# EXERCISE DIRECTIONS
In the listing below, find each line containing "字典管理" and report it.

# DATA TO USE

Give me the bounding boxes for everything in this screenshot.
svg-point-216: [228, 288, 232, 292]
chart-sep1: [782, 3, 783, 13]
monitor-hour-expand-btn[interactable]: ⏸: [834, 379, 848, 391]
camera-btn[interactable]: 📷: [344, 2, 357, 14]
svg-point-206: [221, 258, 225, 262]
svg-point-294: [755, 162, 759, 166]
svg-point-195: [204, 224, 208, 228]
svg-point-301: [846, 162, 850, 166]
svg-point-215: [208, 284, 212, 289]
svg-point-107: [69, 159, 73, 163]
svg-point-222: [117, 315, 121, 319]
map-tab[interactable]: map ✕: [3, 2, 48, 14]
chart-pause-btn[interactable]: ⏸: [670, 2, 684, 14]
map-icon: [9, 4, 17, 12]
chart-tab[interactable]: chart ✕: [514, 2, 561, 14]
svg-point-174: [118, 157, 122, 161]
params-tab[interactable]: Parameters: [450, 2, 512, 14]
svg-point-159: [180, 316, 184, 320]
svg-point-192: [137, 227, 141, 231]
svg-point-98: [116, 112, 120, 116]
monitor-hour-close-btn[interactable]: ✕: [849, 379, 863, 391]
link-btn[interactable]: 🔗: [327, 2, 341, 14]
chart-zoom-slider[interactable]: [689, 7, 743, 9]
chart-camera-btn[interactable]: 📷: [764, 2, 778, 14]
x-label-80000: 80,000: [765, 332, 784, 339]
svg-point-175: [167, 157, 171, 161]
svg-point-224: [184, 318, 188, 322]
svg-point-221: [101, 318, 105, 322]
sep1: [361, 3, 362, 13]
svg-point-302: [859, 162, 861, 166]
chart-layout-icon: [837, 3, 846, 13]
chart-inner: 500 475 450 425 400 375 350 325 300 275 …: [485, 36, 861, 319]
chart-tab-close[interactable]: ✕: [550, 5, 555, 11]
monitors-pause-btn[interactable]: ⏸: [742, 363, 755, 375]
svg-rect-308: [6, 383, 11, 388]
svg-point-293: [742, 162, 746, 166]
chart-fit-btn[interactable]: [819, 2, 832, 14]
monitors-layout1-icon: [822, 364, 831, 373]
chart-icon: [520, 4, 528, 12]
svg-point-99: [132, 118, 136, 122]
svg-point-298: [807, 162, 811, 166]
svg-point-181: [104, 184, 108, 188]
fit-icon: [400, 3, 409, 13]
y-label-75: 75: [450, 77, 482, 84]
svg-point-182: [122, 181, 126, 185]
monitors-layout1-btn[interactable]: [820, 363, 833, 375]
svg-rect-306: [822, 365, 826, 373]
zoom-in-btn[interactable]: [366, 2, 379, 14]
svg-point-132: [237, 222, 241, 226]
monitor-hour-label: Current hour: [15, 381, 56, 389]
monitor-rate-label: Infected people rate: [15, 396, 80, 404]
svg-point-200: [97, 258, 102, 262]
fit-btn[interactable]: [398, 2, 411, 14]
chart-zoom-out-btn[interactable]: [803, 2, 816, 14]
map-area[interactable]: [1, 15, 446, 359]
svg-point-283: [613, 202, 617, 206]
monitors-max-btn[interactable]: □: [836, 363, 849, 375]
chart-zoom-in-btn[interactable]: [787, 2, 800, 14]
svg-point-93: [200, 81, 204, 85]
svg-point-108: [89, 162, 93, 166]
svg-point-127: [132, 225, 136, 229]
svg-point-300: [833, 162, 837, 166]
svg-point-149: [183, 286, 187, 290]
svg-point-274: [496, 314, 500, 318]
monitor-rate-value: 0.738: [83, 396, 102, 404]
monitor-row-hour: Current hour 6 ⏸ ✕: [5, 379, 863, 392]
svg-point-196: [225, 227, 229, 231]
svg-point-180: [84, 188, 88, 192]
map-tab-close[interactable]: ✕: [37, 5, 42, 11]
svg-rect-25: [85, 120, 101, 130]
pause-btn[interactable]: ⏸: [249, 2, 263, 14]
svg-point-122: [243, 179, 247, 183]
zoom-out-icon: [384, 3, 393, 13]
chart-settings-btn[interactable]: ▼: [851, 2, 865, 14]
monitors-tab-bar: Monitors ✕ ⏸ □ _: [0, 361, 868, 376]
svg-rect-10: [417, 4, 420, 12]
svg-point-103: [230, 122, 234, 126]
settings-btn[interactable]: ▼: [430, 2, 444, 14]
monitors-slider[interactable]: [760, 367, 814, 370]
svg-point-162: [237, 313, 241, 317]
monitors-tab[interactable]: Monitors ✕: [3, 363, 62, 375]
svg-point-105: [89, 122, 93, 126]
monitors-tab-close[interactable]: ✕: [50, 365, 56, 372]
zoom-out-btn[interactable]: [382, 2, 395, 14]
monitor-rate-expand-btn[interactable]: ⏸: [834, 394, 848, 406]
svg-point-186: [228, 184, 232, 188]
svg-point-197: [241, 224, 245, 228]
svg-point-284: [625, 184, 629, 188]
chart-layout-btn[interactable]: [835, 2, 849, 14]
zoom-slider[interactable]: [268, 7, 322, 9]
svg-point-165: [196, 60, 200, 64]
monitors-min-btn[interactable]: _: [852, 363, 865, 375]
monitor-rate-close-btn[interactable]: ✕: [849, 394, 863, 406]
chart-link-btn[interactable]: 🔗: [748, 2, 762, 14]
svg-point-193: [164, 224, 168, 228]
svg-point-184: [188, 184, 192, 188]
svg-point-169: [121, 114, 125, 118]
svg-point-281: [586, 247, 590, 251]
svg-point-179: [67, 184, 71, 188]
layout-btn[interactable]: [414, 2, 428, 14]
* * *
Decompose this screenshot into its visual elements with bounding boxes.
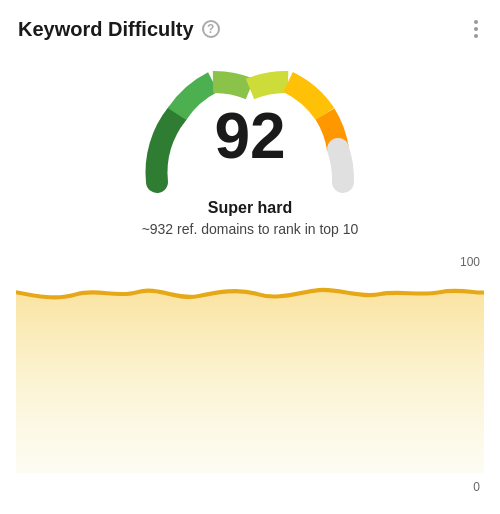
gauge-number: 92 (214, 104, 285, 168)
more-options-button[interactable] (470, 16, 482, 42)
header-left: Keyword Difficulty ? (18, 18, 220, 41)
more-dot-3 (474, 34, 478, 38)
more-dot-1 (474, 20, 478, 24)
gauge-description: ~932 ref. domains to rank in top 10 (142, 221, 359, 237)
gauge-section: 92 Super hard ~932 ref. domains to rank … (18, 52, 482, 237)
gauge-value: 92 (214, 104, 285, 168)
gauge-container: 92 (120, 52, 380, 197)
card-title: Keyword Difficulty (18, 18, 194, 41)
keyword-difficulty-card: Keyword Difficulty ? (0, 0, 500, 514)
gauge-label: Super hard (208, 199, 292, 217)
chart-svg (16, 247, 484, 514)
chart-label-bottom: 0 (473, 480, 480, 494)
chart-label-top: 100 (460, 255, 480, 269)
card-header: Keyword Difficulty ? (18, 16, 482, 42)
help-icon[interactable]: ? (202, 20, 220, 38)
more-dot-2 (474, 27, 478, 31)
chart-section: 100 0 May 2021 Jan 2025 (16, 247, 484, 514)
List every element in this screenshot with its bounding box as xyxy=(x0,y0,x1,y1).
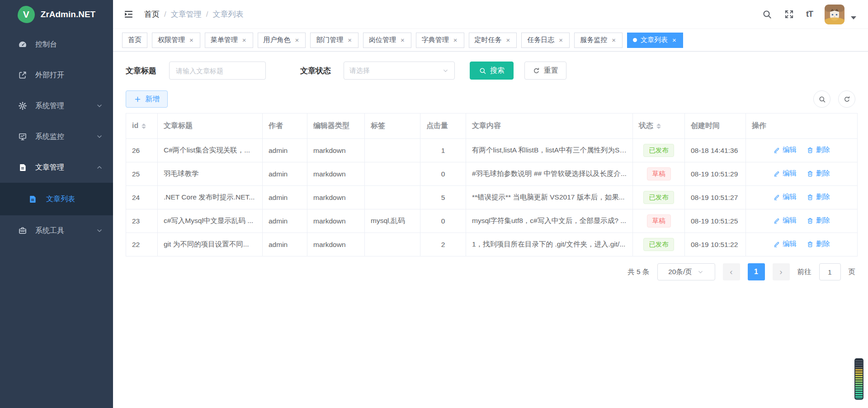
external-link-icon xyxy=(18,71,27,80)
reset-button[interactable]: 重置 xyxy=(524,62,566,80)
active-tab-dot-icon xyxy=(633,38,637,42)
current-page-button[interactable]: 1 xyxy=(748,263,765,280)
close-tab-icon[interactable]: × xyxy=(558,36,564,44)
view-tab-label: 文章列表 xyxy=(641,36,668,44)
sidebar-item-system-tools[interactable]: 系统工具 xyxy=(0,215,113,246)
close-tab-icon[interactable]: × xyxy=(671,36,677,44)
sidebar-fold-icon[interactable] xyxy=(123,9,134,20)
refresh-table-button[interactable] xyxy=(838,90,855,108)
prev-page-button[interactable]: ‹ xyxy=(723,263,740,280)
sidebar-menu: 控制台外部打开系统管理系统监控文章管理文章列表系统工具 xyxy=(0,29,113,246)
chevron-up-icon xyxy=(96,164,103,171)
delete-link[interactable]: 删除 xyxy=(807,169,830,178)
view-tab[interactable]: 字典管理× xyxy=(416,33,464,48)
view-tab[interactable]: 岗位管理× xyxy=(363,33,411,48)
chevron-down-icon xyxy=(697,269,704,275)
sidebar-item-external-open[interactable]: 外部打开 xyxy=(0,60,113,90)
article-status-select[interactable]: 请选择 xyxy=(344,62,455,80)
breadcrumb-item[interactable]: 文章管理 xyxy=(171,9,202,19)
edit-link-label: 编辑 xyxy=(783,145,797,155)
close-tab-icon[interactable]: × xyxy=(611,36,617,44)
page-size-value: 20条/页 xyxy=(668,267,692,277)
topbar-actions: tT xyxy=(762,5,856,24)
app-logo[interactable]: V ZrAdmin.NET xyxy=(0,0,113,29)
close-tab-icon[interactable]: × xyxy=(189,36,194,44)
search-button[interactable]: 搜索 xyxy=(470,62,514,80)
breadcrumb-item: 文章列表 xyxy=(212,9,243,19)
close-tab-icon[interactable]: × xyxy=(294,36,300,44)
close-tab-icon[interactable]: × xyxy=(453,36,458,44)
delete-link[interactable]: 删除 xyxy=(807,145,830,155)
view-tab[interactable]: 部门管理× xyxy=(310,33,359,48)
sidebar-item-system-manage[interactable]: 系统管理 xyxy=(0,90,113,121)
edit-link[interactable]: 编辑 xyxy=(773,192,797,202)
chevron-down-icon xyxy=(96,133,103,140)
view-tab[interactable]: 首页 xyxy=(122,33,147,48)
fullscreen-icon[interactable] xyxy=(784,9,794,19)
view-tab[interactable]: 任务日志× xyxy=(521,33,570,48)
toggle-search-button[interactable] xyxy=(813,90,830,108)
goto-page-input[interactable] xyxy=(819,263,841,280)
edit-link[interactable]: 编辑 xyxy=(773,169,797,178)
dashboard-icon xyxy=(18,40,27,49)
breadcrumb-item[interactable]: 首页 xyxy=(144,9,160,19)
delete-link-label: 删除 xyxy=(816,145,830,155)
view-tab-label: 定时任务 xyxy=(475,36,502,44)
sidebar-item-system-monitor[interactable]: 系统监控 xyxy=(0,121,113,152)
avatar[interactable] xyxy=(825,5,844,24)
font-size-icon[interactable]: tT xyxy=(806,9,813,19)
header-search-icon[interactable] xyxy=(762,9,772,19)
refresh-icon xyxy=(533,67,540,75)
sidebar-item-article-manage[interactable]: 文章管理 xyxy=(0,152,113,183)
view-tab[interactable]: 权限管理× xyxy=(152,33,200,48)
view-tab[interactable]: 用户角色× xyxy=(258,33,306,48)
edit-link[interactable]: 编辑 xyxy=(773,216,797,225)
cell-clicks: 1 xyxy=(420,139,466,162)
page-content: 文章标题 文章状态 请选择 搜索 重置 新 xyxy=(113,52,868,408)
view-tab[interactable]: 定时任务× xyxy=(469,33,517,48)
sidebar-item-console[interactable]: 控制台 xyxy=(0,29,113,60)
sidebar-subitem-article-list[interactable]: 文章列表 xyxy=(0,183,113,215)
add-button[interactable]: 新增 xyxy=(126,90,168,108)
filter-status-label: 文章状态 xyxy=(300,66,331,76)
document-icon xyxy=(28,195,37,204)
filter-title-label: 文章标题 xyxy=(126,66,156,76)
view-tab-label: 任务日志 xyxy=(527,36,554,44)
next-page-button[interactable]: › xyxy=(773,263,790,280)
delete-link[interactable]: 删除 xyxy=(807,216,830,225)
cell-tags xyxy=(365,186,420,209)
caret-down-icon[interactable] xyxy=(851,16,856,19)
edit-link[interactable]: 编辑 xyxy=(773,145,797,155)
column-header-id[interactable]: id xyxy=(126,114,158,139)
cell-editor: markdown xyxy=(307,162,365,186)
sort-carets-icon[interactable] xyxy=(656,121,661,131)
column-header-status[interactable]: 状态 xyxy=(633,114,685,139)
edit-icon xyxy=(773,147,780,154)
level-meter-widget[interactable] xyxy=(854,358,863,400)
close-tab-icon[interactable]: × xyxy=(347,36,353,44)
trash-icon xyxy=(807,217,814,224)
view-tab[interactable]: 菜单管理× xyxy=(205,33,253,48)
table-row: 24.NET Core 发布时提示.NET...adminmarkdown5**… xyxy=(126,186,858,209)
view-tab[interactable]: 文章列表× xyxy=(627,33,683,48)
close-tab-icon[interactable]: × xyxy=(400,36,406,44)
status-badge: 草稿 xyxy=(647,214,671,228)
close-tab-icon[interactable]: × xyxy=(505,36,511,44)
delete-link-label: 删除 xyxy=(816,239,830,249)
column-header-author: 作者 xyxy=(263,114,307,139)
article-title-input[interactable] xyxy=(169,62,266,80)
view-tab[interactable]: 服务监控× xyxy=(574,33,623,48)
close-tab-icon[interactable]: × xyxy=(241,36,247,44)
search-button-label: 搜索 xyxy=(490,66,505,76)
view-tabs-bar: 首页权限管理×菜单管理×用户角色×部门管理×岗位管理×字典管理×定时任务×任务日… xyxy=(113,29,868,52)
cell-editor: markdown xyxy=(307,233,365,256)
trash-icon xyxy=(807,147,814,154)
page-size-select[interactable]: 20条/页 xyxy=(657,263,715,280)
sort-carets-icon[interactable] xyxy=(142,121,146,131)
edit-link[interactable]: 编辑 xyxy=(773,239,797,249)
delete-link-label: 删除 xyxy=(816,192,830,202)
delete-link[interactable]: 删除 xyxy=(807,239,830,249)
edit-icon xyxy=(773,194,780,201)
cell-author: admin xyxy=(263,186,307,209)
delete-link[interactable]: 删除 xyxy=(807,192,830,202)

# YOUR SOLUTION
view-tab[interactable]: 字典管理× xyxy=(416,33,464,48)
view-tabs-bar: 首页权限管理×菜单管理×用户角色×部门管理×岗位管理×字典管理×定时任务×任务日… xyxy=(113,29,868,52)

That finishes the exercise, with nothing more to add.